Iceberg Characters Poem by gershon hepner

Iceberg Characters



Iceberg characters, nine-tenths concealed,
divulge their secrets in their depths, but freeze
the divers who discover they don’t yield
deep treasures underneath the frozen seas.

Inspired by an article on Alec Guinness by Terry Teachout in the May 2009 issue of Commentary:
When Alec Guinness died in 2000, obituary writers around the world mourned the passing of a beloved artist, one of the last survivors of the great generation of British actors born between the death of Queen Victoria and the coming of World War I. He had launched his career by sharing the stage with John Gielgud and ended it by playing Obi-Wan Kenobi on the screen and George Smiley, John le Carré’s enigmatic spymaster, on TV. In between he won a best-actor Oscar and made a string of screen comedies that Time praised as the work of “one of the most subtle and profound of all the clowns since Chaplin.”…
The “Ealing comedies” (as they are now collectively known) set the stage for Guinness’s career-clinching appearance in Lean’s The Bridge on the River Kwai (1957) , in which he played an emotionally inhibited British army officer interned in a Japanese prisoner-of-war camp.
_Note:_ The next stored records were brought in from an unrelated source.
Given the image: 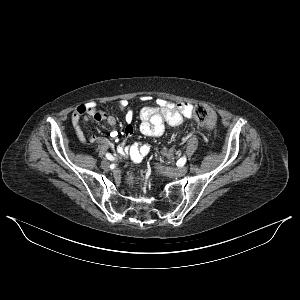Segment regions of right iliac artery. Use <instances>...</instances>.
Here are the masks:
<instances>
[{
  "label": "right iliac artery",
  "mask_w": 300,
  "mask_h": 300,
  "mask_svg": "<svg viewBox=\"0 0 300 300\" xmlns=\"http://www.w3.org/2000/svg\"><path fill=\"white\" fill-rule=\"evenodd\" d=\"M106 158H107L108 160H114V157H113L110 153H107V154H106Z\"/></svg>",
  "instance_id": "82829eb1"
}]
</instances>
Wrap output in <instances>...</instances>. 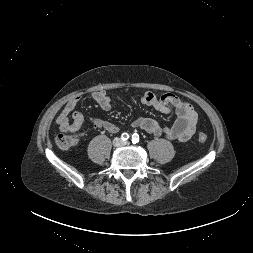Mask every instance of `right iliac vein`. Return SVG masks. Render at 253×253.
<instances>
[{"instance_id":"63e3f726","label":"right iliac vein","mask_w":253,"mask_h":253,"mask_svg":"<svg viewBox=\"0 0 253 253\" xmlns=\"http://www.w3.org/2000/svg\"><path fill=\"white\" fill-rule=\"evenodd\" d=\"M121 144H122V143H121V140L118 139V138H116V139L113 141V145L116 146V147L120 146Z\"/></svg>"}]
</instances>
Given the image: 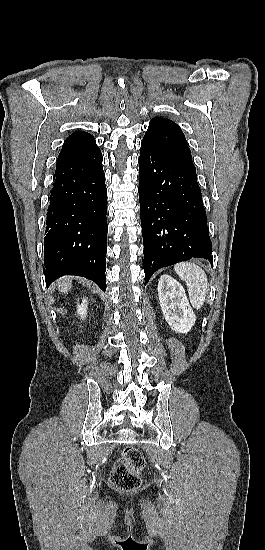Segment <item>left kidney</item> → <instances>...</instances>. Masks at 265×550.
Wrapping results in <instances>:
<instances>
[{
  "label": "left kidney",
  "mask_w": 265,
  "mask_h": 550,
  "mask_svg": "<svg viewBox=\"0 0 265 550\" xmlns=\"http://www.w3.org/2000/svg\"><path fill=\"white\" fill-rule=\"evenodd\" d=\"M158 297L171 329L177 333H188L196 322V316L182 285L169 275H162L158 283Z\"/></svg>",
  "instance_id": "obj_1"
}]
</instances>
Appearing opposite William Holden, then Hollywood’s most popular leading man, Guinness gave an indelible performance that won him a well-deserved Academy Award. Time’s cover story claimed that The Bridge on the River Kwai had “revealed Guinness as a dramatic actor of imposing skill and large imagination.” In truth, however, his performance was of a piece with his work in the Ealing comedies. The drama critic Kenneth Tynan, one of his most perceptive admirers, wrote that “the people Guinness plays best are all iceberg characters, nine-tenths concealed.” To put it another way, they were men who were not what they seemed to be—and who, like Colonel Nicholson, often did not know what they really were…
And what of Alec Guinness? It is a far more pleasing irony that an emotionally cramped man who lacked the self-confidence needed to fully inhabit the great Shakespearean roles that he longed to play should instead have written himself into the history of British film by playing charming buffoons. Yet it says at least as much about modern-day England—the England whose subsidence, as Alexander Mackendrick put it, is surely now all but complete—that the ignominious fates of the characters that Guinness played in his finest films should have foreshadowed the decidedly unfunny destiny of the once-great land that spawned them.